これで国内世論が動揺しないわけがない。だからこそプーチン大統領は戦争を継続すると“不退転の意志”を示したのだろう。必ずウクライナ軍に勝ち、ロシアに平穏をもたらす、というわけだ。
「しかし、それほど戦果は上がっていません。7月3日にはドネツク州・コンスタンチノフカの制圧を発表しましたが、複数のシンクタンクが『虚偽発表』と指摘しています。プーチン大統領の焦りが浮かび上がるわけですが、『ロシア軍が苦戦している最大の原因』を誰よりも把握しているのは彼自身というのも皮肉な状況です。なぜなら肝心の緒戦で大統領は致命的な判断ミスをしており、それが巡り巡って膨大な戦死傷者を生んでいるからです」(同・軍事ジャーナリスト)
成功率の低い空挺作戦
2022年2月、ロシア軍はウクライナに侵攻した。作戦の鍵を握るのは空から首都キーウを急襲した空挺部隊と特殊部隊だった。
「空挺部隊はアントノフ国際空港の制圧を目指し、特殊部隊は大統領府でゼレンスキー大統領を殺害しようとしました。つまりアメリカ軍がベネズエラで行った特殊作戦、いわゆる斬首作戦を実施しようとしたのです。これが成功していれば、ロシアがウクライナ全土を占領しても不思議ではありませんでした。アントノフ国際空港をフル活用すればロシア軍の補給が容易になりますし、ゼレンスキー大統領を殺害すればウクライナ国民の士気は喪失したでしょう」
だがロシア軍特殊部隊が大統領府を急襲した際、ゼレンスキー大統領は自動小銃を手に最後まで応戦する覚悟だった。

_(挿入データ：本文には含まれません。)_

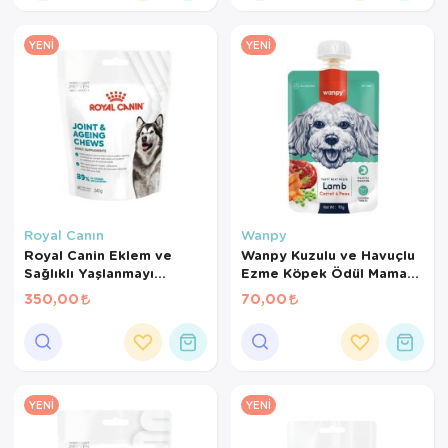
YENI
YENI
Royal Canın
Wanpy
Royal Canin Eklem ve
Wanpy Kuzulu ve Havuçlu
Sağlıklı Yaşlanmayı
Ezme Köpek Ödül Maması
Destekleyen Tamamlayıcı
90 Gr
350,00
70,00
Yetişkin Köpek Ödül
Maması 240 Gr
YENI
YENI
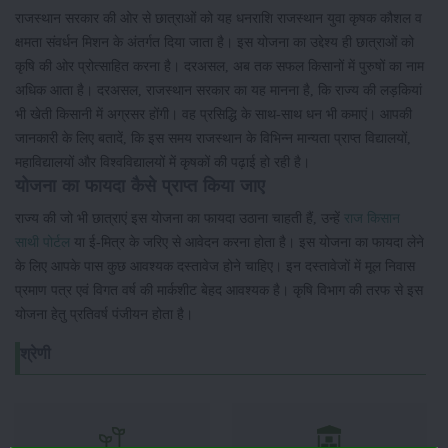
राजस्थान सरकार की ओर से छात्राओं को यह धनराशि राजस्थान युवा कृषक कौशल व
क्षमता संवर्धन मिशन के अंतर्गत दिया जाता है। इस योजना का उद्देश्य ही छात्राओं को
कृषि की ओर प्रोत्साहित करना है। दरअसल, अब तक सफल किसानों में पुरुषों का नाम
अधिक आता है। दरअसल, राजस्थान सरकार का यह मानना है, कि राज्य की लड़कियां
भी खेती किसानी में अग्रसर होंगी। वह प्रसिद्धि के साथ-साथ धन भी कमाएं। आपकी
जानकारी के लिए बतादें, कि इस समय राजस्थान के विभिन्न मान्यता प्राप्त विद्यालयों,
महाविद्यालयों और विश्वविद्यालयों में कृषकों की पढ़ाई हो रही है।
योजना का फायदा कैसे प्राप्त किया जाए
राज्य की जो भी छात्राएं इस योजना का फायदा उठाना चाहती हैं, उन्हें
राज किसान
साथी पोर्टल
या ई-मित्र के जरिए से आवेदन करना होता है। इस योजना का फायदा लेने
के लिए आपके पास कुछ आवश्यक दस्तावेज होने चाहिए। इन दस्तावेजों में मूल निवास
प्रमाण पत्र एवं विगत वर्ष की मार्कशीट बेहद आवश्यक है। कृषि विभाग की तरफ से इस
योजना हेतु प्रतिवर्ष पंजीयन होता है।
श्रेणी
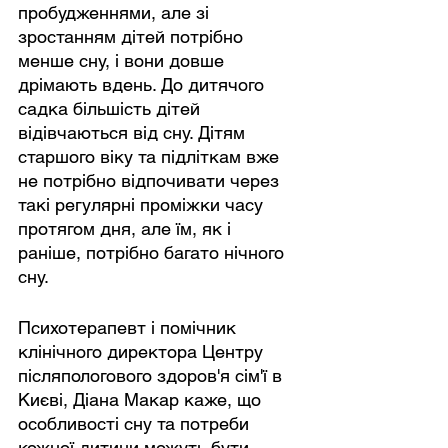
пробудженнями, але зі 
зростанням дітей потрібно 
менше сну, і вони довше 
дрімають вдень. До дитячого 
садка більшість дітей 
відівчаються від сну. Дітям 
старшого віку та підліткам вже 
не потрібно відпочивати через 
такі регулярні проміжки часу 
протягом дня, але їм, як і 
раніше, потрібно багато нічного 
сну.
Психотерапевт і помічник 
клінічного директора Центру 
післяпологового здоров'я сім'ї в 
Києві, Діана Макар каже, що 
особливості сну та потреби 
кожної дитини можуть бути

「大統領府の特殊部隊も、国際空港の空挺部隊も、いずれもウクライナ軍に撃退されました。アントノフ国際空港はロシア軍の地上部隊が再攻撃を行い、一時的には占領に成功しましたが、やはり後に撃退されています。実は空挺作戦の成功率は極端に低いのです。戦史では『マーケット・ガーデン作戦』が代表的な失敗例として知られています」(同・軍事ジャーナリスト)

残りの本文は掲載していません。